[Data for this task]:
****************

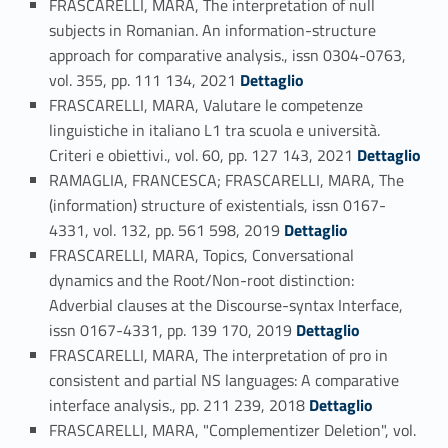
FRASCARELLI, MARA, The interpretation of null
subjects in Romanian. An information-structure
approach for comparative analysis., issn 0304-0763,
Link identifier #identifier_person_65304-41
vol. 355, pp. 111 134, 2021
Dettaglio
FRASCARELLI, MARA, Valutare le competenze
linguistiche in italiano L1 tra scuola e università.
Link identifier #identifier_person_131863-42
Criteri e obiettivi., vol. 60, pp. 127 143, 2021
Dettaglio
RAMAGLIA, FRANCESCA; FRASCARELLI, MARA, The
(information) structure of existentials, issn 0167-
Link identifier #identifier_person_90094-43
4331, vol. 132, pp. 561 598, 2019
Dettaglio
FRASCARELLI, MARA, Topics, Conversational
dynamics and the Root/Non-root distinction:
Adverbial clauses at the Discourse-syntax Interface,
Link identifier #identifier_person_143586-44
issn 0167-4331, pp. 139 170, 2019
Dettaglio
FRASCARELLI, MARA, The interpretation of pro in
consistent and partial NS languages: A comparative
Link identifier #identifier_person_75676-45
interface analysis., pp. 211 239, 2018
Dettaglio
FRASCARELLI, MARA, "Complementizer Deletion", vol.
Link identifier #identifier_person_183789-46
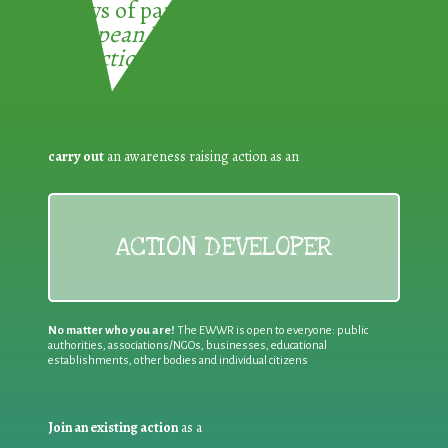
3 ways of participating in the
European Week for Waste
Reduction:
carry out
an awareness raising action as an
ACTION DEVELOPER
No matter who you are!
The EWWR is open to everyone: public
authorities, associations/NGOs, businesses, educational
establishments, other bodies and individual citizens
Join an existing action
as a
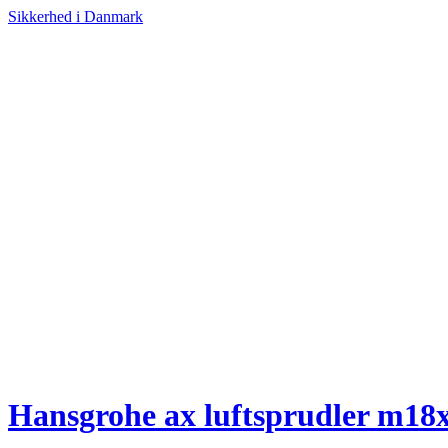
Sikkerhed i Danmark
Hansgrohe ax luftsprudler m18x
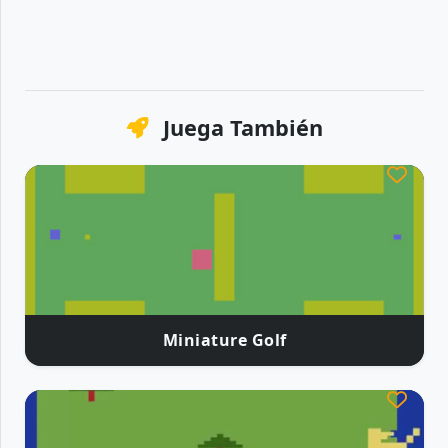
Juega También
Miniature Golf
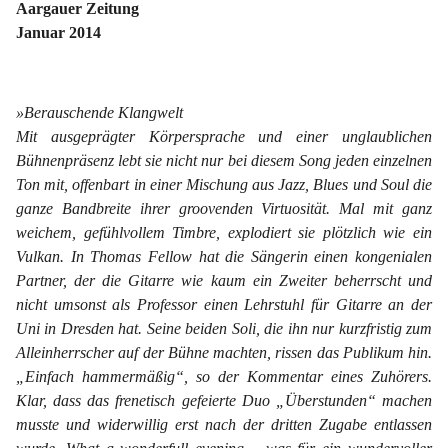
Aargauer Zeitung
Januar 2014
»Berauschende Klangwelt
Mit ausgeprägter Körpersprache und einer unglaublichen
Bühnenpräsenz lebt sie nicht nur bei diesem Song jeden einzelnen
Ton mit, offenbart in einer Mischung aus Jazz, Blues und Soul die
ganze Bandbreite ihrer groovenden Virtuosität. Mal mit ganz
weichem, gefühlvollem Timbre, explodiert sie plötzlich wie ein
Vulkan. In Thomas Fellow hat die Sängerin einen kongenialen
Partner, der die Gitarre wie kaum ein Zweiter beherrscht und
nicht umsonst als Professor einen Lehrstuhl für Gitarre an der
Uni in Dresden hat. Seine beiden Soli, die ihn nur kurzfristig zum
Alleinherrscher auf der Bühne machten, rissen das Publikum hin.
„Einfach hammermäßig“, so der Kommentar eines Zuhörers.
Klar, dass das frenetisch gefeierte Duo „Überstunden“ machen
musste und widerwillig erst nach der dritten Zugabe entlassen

****************

[Task goal]:
Please write out exactly, and only, the lines from the beginning of the entries through the line containing "Partner, der die", including both and skipping all pictures.

[Answer for this exercise]:
FRASCARELLI, MARA, The interpretation of null
subjects in Romanian. An information-structure
approach for comparative analysis., issn 0304-0763,
Link identifier #identifier_person_65304-41
vol. 355, pp. 111 134, 2021
Dettaglio
FRASCARELLI, MARA, Valutare le competenze
linguistiche in italiano L1 tra scuola e università.
Link identifier #identifier_person_131863-42
Criteri e obiettivi., vol. 60, pp. 127 143, 2021
Dettaglio
RAMAGLIA, FRANCESCA; FRASCARELLI, MARA, The
(information) structure of existentials, issn 0167-
Link identifier #identifier_person_90094-43
4331, vol. 132, pp. 561 598, 2019
Dettaglio
FRASCARELLI, MARA, Topics, Conversational
dynamics and the Root/Non-root distinction:
Adverbial clauses at the Discourse-syntax Interface,
Link identifier #identifier_person_143586-44
issn 0167-4331, pp. 139 170, 2019
Dettaglio
FRASCARELLI, MARA, The interpretation of pro in
consistent and partial NS languages: A comparative
Link identifier #identifier_person_75676-45
interface analysis., pp. 211 239, 2018
Dettaglio
FRASCARELLI, MARA, "Complementizer Deletion", vol.
Link identifier #identifier_person_183789-46
3 ways of participating in the
European Week for Waste
Reduction:
carry out
an awareness raising action as an
ACTION DEVELOPER
No matter who you are!
The EWWR is open to everyone: public
authorities, associations/NGOs, businesses, educational
establishments, other bodies and individual citizens
Join an existing action
as a
Sikkerhed i Danmark
Hansgrohe ax luftsprudler m18x
Juega También
Miniature Golf
Aargauer Zeitung
Januar 2014
»Berauschende Klangwelt
Mit ausgeprägter Körpersprache und einer unglaublichen
Bühnenpräsenz lebt sie nicht nur bei diesem Song jeden einzelnen
Ton mit, offenbart in einer Mischung aus Jazz, Blues und Soul die
ganze Bandbreite ihrer groovenden Virtuosität. Mal mit ganz
weichem, gefühlvollem Timbre, explodiert sie plötzlich wie ein
Vulkan. In Thomas Fellow hat die Sängerin einen kongenialen
Partner, der die Gitarre wie kaum ein Zweiter beherrscht und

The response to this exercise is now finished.